◆ Supplied material:
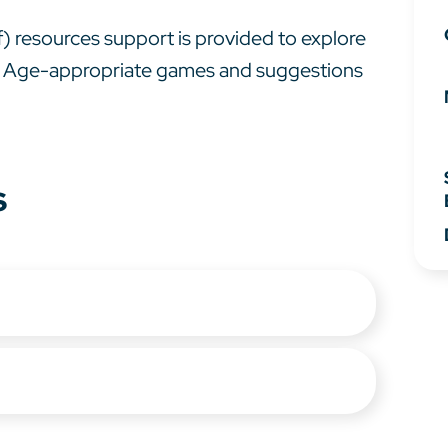
df) resources support is provided to explore
 6. Age-appropriate games and suggestions
s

◆ Exercise instructions: An exact copy of the listing is needed, minus its pictures.

◆ Response:
df) resources support is provided to explore
 6. Age-appropriate games and suggestions
s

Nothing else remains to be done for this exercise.